David’s Law (S.B. 179), named for a 16-year-old student who was harassed by his classmates, came about after David Molak’s suicide. His parents worked with Texas Senator José Menéndez to hold cyberbullies responsible when online intimidation and harassment lead to suicide or severe injury of a minor. David’s Legacy Foundation, a nonprofit organization, was established by David Molak’s family with the goals of ending cyberbullying and cyberabuse through education.

What is David’s Law?

Senate Bill 179 was passed by the Texas State Senate and House of Representatives earlier this year. Governor Greg Abbott signed S.B. 179 into law in June 2017. The law takes effect on September 1, 2017. It adds protections relating to cyberbullying and cyberabuse of students.

Previously, Texas lawmakers passed legislation concerning online harassment through impersonation [Tex. Penal Code § 33.07]. Online harassment, called cyberstalking in some states, is a criminal offense that’s committed on computers and computing devices.
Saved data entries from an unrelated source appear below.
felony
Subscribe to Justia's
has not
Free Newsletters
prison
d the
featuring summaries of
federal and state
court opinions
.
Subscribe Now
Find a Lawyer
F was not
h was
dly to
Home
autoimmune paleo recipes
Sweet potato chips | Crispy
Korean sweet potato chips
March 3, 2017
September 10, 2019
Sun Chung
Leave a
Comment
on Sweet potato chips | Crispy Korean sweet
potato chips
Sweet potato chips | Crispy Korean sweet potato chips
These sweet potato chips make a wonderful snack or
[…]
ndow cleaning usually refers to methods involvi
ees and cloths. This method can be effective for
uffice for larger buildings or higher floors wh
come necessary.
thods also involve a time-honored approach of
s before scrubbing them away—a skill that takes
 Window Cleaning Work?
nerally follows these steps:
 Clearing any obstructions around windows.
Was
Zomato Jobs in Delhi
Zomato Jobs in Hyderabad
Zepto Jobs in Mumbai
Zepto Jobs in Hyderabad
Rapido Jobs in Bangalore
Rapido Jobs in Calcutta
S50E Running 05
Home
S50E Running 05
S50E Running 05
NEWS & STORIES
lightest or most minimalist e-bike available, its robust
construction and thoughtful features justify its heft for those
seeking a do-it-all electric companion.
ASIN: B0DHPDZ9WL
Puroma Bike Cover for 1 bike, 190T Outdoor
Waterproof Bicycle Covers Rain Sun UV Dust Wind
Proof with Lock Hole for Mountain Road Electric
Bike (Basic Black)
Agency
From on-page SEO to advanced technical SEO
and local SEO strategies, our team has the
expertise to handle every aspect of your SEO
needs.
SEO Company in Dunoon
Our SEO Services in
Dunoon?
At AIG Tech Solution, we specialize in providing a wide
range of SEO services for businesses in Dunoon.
It is a felony offense to use another individual’s name or persona to create online content or to post on a network or social media sites when such action is employed to defraud, intimidate, or threaten another person.

Although some have argued that the statute undermines Constitutional rights to free speech, others recognize that words can harm. David’s Law specifically protects vulnerable young people from cyberbullies, harassment, and intimidation.

How will David’s Law help administrators improve school policies?

David’s Law requires Texas schools to intervene when bullying or cyberbullying incidents are suspected. It requires school districts to improve their policies. If a teacher or administrator suspects that cyberbullying is occurring, they must act. The parent of a cyberbully may be held responsible for their child’s actions in some cases. A victim’s family may have the right to bring a lawsuit against the bully’s parents.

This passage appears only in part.